Roasted Corn Tiger Salad
- Medium skillet or grill
- 2 tablespoons sesame seeds,
- 3 ears of corn, raw and kernels sliced off of the cobs
- 1 ripe avacado
- 1/2 English hothouse cucumber, halved lengthwise, seeds removed, and sliced horizontally 1/4 inch thick.
- 1/2 red pepper, diced
- 1 small shallot, halved and sliced thinly
- 3-4 scallions, sliced thinly (including greens and white part)
- 1/2 cup cilantro, stems removed and chopped
- 1/4 cup Queso fresco or Cotija cheese, crumbled
- 1/3 cup fresh lime juice
- 3 tablespoons vegetable oil, divided
- 2 teaspoons soy sauce (preferably low sodium)
- 2 teaspoons red pepper flakes
- 3 teaspoons toasted sesame oil, divided
- 2 teaspoons unseasoned rice vinegar
- 1 ½ teaspoons Diamond Crystal kosher salt, (3/4 teaspoon if using Morton's)

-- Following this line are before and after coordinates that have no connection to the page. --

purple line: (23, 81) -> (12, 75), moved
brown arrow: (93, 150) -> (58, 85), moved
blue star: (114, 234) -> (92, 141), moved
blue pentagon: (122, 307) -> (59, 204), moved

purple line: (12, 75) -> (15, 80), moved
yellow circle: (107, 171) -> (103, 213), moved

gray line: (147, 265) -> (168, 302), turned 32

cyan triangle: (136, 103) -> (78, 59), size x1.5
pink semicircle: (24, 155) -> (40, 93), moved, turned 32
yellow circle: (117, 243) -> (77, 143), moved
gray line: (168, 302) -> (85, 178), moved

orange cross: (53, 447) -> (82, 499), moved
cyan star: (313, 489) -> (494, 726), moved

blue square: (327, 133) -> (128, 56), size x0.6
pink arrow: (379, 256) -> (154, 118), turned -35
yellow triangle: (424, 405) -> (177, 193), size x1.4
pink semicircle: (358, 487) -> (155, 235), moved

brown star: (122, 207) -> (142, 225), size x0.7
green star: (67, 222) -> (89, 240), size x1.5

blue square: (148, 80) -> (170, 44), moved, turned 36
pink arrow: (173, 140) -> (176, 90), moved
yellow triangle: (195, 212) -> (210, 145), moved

- In a dry skillet over medium heat, toast the sesame seeds until a deep golden brown and fragrant, tossing regularly to ensure they do not burn. Transfer them to a large, shallow bowl.
- Heat 1 tablespoon of vegetable oil and 1 teaspoon of sesame oil in a medium saucepan over medium-high heat. Once the oil is glistening, add the corn and allow it to roast for 8 to 10 minutes. Stir the corn occasionally, but allow it to sit so it can char slightly. Set aside to cool.

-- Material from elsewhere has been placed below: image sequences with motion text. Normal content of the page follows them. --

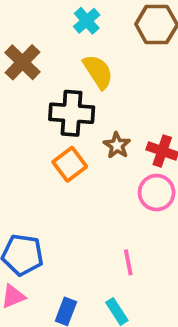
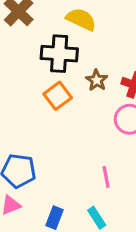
yellow semicircle: (98, 72) -> (81, 19), turned -32

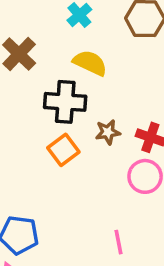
brown star: (97, 80) -> (108, 132), turned 30

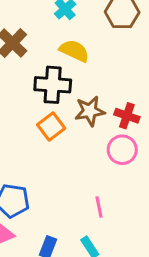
brown star: (108, 132) -> (90, 111), size x1.4

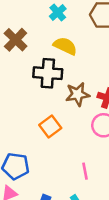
orange square: (51, 127) -> (50, 127), moved

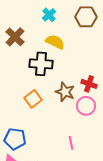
brown star: (78, 94) -> (65, 92), moved, turned 30
orange square: (50, 127) -> (33, 99), moved

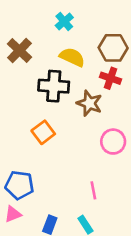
brown hexagon: (86, 17) -> (113, 48), moved
red cross: (89, 84) -> (110, 78), moved
brown star: (65, 92) -> (89, 103), moved

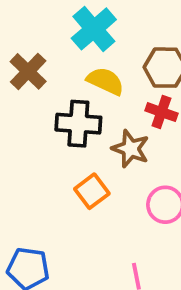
cyan cross: (64, 21) -> (94, 29), size x1.6
orange square: (43, 132) -> (92, 191), moved

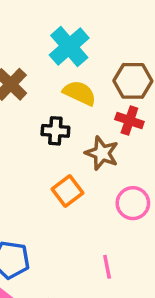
black cross: (78, 124) -> (55, 131), size x0.7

- To the bowl with the sesame seeds, add the garlic, lime juice, remaining sesame oil and vegetable oil, red pepper flakes, salt, and rice vinegar. Stir vigorously until the salt is dissolved.
- Add the corn, avocado, cucumber, red pepper, shallot, scallions, half of the queso (about 2 tablespoons), and half of the cilantro. Toss to combine and add more salt to taste. Allow the salad to rest in the refrigerator for at least 3 hours to allow the flavors to meld.
- To serve, top with the remaining queso fresco, cilantro, and any additional scallions.
- Fresh lime juice trumps the stuff in a squeeze bottle.
- If you can't find queso fresco or Cotija cheese, a mild feta cheese would work fine.
- The original recipe calls for 2 teaspoons of oil from a jar of chili crisp (Lao Gan Ma). IF you can find this, use it instead of the red pepper flakes.